The Afghan Air Force (AAF) has placed an order for 12 more MD530F Cayuse Warrior light attack helicopters fitted with a so-called Enhanced Mission Equipment Package (EMEP) for the 2016 fighting season, MD Helicopters, Inc. announced in a January 11 press release.
MD Helicopters already delivered 12 MD530F Cayuse Warrior aircraft to the AAF for the 2015 fighting season and has also converted five unarmed MH-6 Little Bird helicopters into MD530F light attack gunships, bringing the total number of Cayuse Warrior light attack aircraft in the AAF up to 16. (One helicopter was lost in a training incident.)
Should the helicopters be delivered within the next five months, the AAF will be able to enter the 2016 fighting season with a fleet of 28 MD 530F Cayuse Warrior light attack helicopters. However, in 2015 it took MD Helicopters around eight months to deliver the 12 helicopters after the contract was awarded, which could imply that the AAF will be without the additional aircraft for the most intense part of the fighting season during the summer. The press release notes that “MD Helicopters has demonstrated the ability to deliver fully integrated gunships to theater in less than 12 months,” perhaps indicating that it will take more than eight months for the helicopters to appear on the battlefields of Afghanistan.
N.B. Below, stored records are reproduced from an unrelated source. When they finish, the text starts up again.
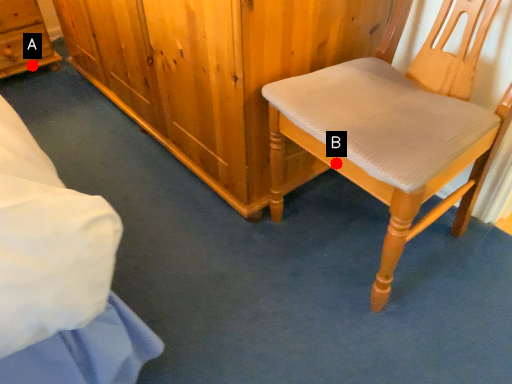 Question: Two points are circled on the image, labeled by A and B beside each circle. Which point is closer to the camera?

Choices:
 (A) A is closer
 (B) B is closer

Answer: (B) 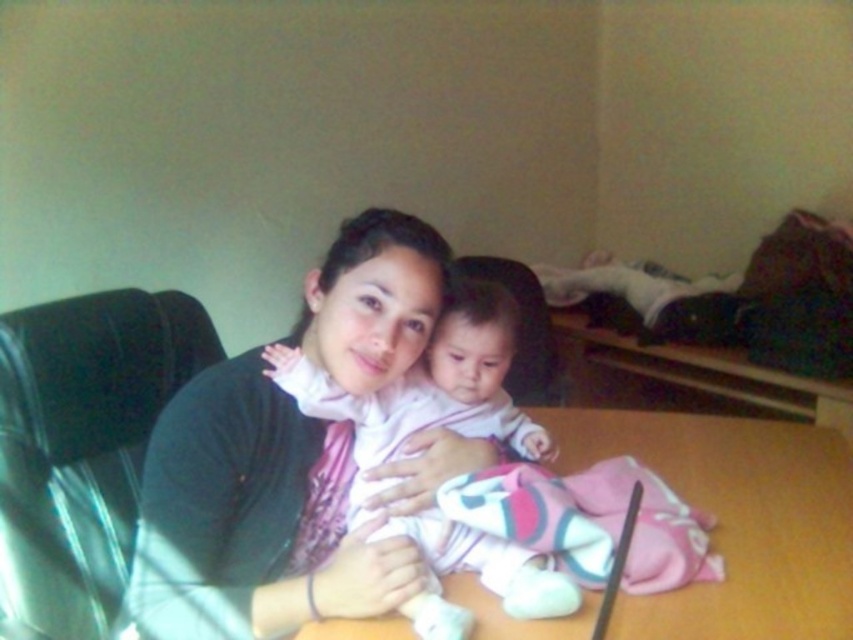 Question: Is the position of wooden table at center less distant than that of pink soft fabric baby at center?

Choices:
 (A) yes
 (B) no

Answer: (B)

Question: Observing the image, what is the correct spatial positioning of wooden table at center in reference to pink soft fabric baby at center?

Choices:
 (A) left
 (B) right

Answer: (B)

Question: Does wooden table at center have a greater width compared to pink soft fabric baby at center?

Choices:
 (A) yes
 (B) no

Answer: (A)

Question: Which point is closer to the camera?

Choices:
 (A) wooden table at center
 (B) pink soft fabric baby at center

Answer: (B)

Question: Which of the following is the closest to the observer?

Choices:
 (A) (648, 464)
 (B) (433, 522)

Answer: (B) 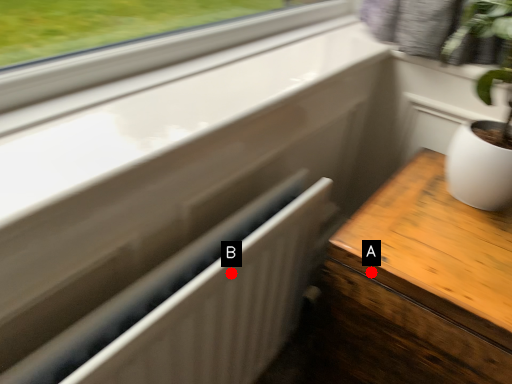 Question: Two points are circled on the image, labeled by A and B beside each circle. Which point is closer to the camera?

Choices:
 (A) A is closer
 (B) B is closer

Answer: (B) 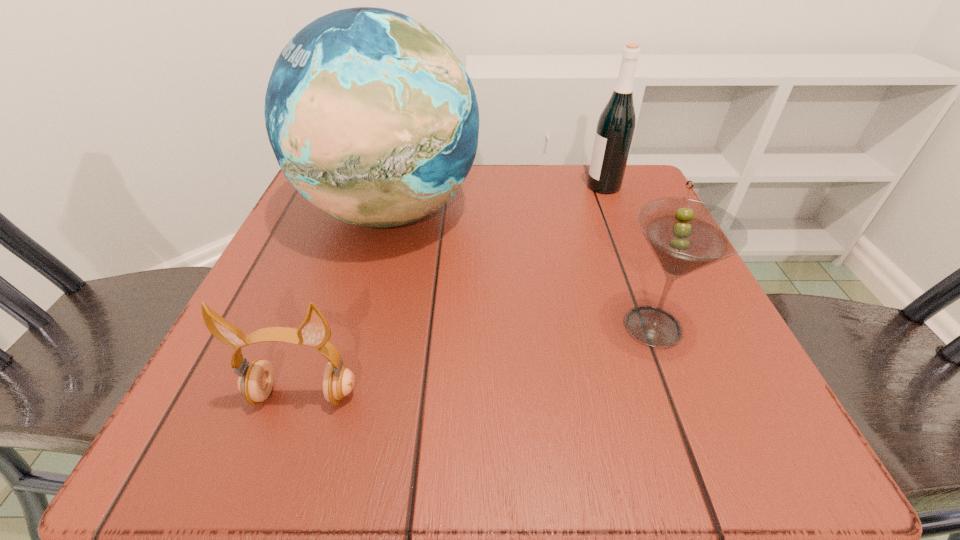 The width and height of the screenshot is (960, 540). I want to click on globe, so click(373, 119).

The width and height of the screenshot is (960, 540). I want to click on the second tallest object, so click(616, 125).

Locate an element on the screen. The image size is (960, 540). the second nearest object is located at coordinates point(685,235).

Locate an element on the screen. The width and height of the screenshot is (960, 540). the second shortest object is located at coordinates (685, 235).

Locate an element on the screen. This screenshot has width=960, height=540. earphone is located at coordinates (255, 382).

You are a GUI agent. You are given a task and a screenshot of the screen. Output one action in this format:
    pyautogui.click(x=<x>, y=<y>)
    Task: Click on the nearest object
    Image resolution: width=960 pixels, height=540 pixels.
    Given the screenshot: What is the action you would take?
    pyautogui.click(x=255, y=382)

This screenshot has height=540, width=960. Identify the location of free location located on the front of the globe. (367, 302).

In order to click on vacant region located on the label of the third shortest object in this screenshot , I will do [x=514, y=186].

Locate an element on the screen. free space located on the label of the third shortest object is located at coordinates (564, 186).

Identify the location of vacant space located 0.160m on the label of the third shortest object. (514, 186). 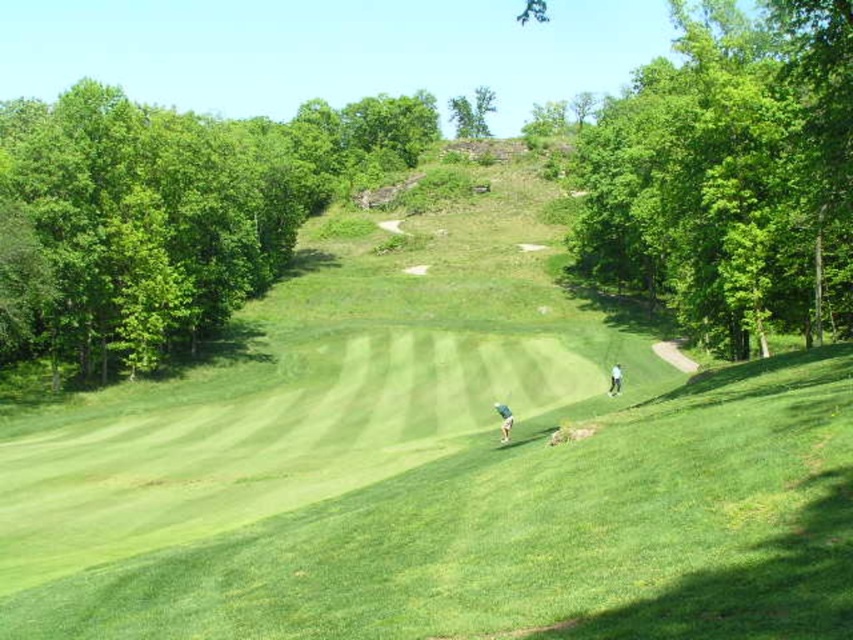 You are a golfer trying to hit the ball into the hole. There is a green leafy tree at upper center and a light brown leather golf club at center in your view. Which object is wider from your perspective?

The green leafy tree at upper center is wider than the light brown leather golf club at center according to the description.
The helicopters are armed with machine guns and 70 mm rockets. In detail, according to MD Helicopters, the EMEP will include:
- Rhode & Schwarz M3AR tactical radio communications solution
- Aviatech tactical communication antennas
- DillonAero Mission Configurable Aircraft System (MCAS) and fixed-forward sighting system
- Kinetic Defense ballistic armor panels
- FN HMP400™ .50 caliber gun pods from FN Herstal
- 2.75” rocket capability
“The MD530F has played an integral role in building the capabilities of the Afghan Air Force and the Afghan National Defense and Security Forces since the first aircraft arrived in Shindand in 2011,” said Lynn Tilton, Chief Executive Officer for MD Helicopters. “In both training and combat configurations, the fleet has consistently maintained a mission launch rate of greater than 97 percent. This reliability – coupled with ease of operation, proven close air support and close air attack capabilities – stands as a testament to the legacy of this iconic airframe.”
However, as I previously reported (See: “Afghanistan’s Newest Attack Helicopter a ‘Total Mess’?”), AAF pilots questioned the usefulness of the American-made light attack helicopter gunship during last year’s fighting season. “It’s unsafe to fly, the engine is too weak, the tail rotor is defective and it’s not armored. If we go down after the enemy we’re going to have enemy return fire, which we can’t survive. If we go up higher, we can’t visually target the enemy,” one of Afghanistan’s most decorated pilots, Colonel Qalandar Shah Qalandari noted. “Even the guns are no good.”
Indeed, the helicopters lack proper gun sights for their two .50 caliber machine guns, as I was able to personally witness during a battle that I describe in detail in this month’s The Diplomat Magazine. The helicopters periodically appeared in the sky over contested mountains, but had difficulties locating and attacking ISIS positions with their weapons.
As I noted previously, one of the principal reasons for rushing MD530Fs to the frontlines is delays in the delivery of 20 Brazilian-made Embraer EMB 314 Super Tucanos, aka A-29s, fixed-wing aircraft specifically designed for counter-insurgency operations. The first A-29 is slated to enter service at the end of 2015.
However, as I noted in a previous piece (See: “When Will the Afghan Air Force Be Ready to Fight the Taliban?”), only a handful of aircraft will arrive in 2016, with the majority being delivered in 2017 and 2018.